The "slurp" of a window minimizing onto the Mac OS desktop

What

Smooth out a startling or dislocating transition with an animation that makes it feel natural.

Use when

Users move through a large virtual space, such as an image, spreadsheet, graph, or text document. They might be able to zoom in to varying degrees, pan or scroll, or rotate the whole thing. This is especially useful for information graphics, such as maps and plots.

Alternatively, the interface might have sections that can be closed and opened again, either by the system or by the user—such as trees with closable parent nodes, standalone windows that open and close, or an interface built with Collapsible Panels. Animated Transition might also be used when users jump from one separate page to another.

Why

All of these transformations can disrupt a user’s sense of where she is in the virtual space. Zooming in and out, for instance, can throw off her spatial sense when it’s done instantaneously, as can rotation and the closing of entire sections that prompts a re-layout of the screen. Even scrolling down a long page of text, when it’s jumpy, can slow down the reader.

But when the shift from one state to another is visually continuous, it’s not so bad. In other words, you can animate the transition between states so that it looks smooth, not discontinuous. This helps keep the user oriented. We can guess that it works because it more closely resembles physical reality—when was the last time you instantly jumped from the ground to 20 feet in the air? Less fancifully, an animated transition gives the user’s eyes a chance to track a location while the view changes, rather than trying to find the location again after an abrupt change.

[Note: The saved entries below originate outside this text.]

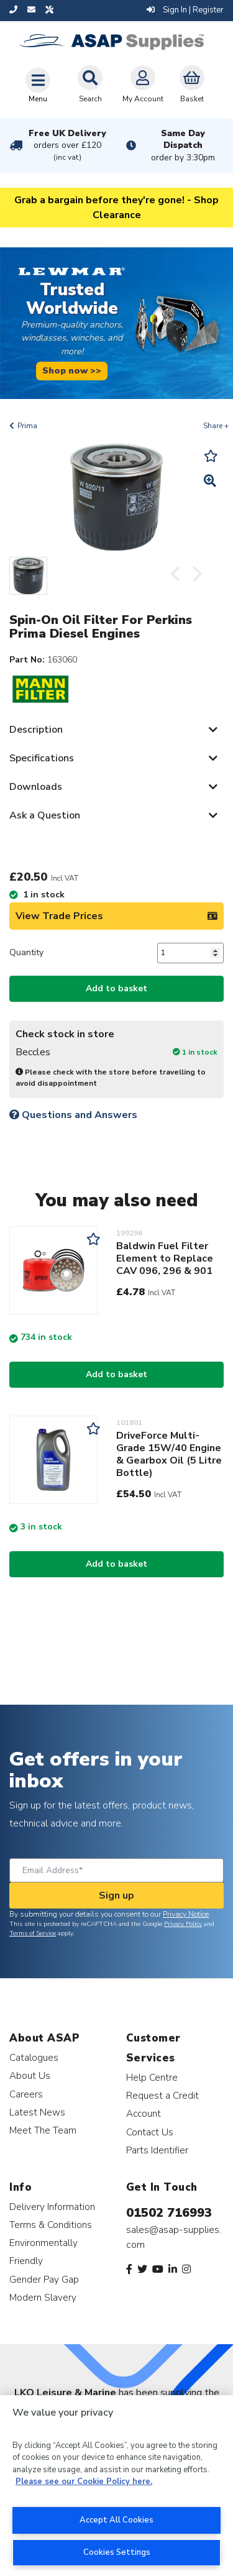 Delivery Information (52, 2206)
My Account (142, 84)
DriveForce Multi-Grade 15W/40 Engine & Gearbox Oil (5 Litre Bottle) (169, 1454)
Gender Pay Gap (44, 2279)
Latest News (37, 2112)
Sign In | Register (185, 10)
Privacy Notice (186, 1914)
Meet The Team (42, 2130)
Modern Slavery (42, 2297)
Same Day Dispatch (183, 145)
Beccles (33, 1052)
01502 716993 (169, 2212)
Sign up (116, 1895)
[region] (116, 2485)
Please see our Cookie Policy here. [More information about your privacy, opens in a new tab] (84, 2481)
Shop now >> (71, 370)
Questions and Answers (73, 1115)
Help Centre (152, 2077)
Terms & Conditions (50, 2224)
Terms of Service (32, 1933)
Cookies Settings (116, 2552)
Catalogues (33, 2057)
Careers (26, 2094)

When done well, Animated Transitions bolster your application’s cool factor. They’re fun.

How

For each type of transformation that you use in your interface, design a short animation that “connects” the first state with the second state. For zoom and rotate, you might show the in-between zoom or rotate levels; for a closing panel, you might show it shrinking while the other panels expand to take up the space it leaves behind. To whatever extent possible, make it look like something physical is happening.

But this pattern is a double-edged sword. Beware of making the user motion-sick! The animations should be quick and precise, with little or no lag time between the user’s initiating gesture and the beginning of the animation. Limit it to the affected part of the screen; don’t animate the whole window. And keep it short. My preference would be to keep it well under a second, and research shows that 300 milliseconds might be ideal for smooth scrolling. Test it with your users to see what’s tolerable.

If the user issues multiple actions in quick succession, such as pressing the down arrow key many times to scroll, combine them into one animated action. Otherwise, the user might sit there through several seconds’ worth of animation as the punishment for pressing the down arrow key 10 times. Again: keep it quick and responsive.

Some of the types of transitions listed by the Yahoo! pattern library and Designing Web Interfaces are as follows:

  • Brighten and dim
  • Expand and collapse
  • Fade in, fade out, and cross-fade
  • Self-healing
  • Slide
  • Spotlight

In other libraries

For more discussion and tons of great examples of the Animated Transitions in the preceding list, see the Transition cluster of patterns at the Yahoo! pattern library. In addition, Scott and Neil’s Designing Web Interfaces (and its companion site) contains an entire chapter on transitions. It covers some of the same ground as the Yahoo! site, but it’s worth reading.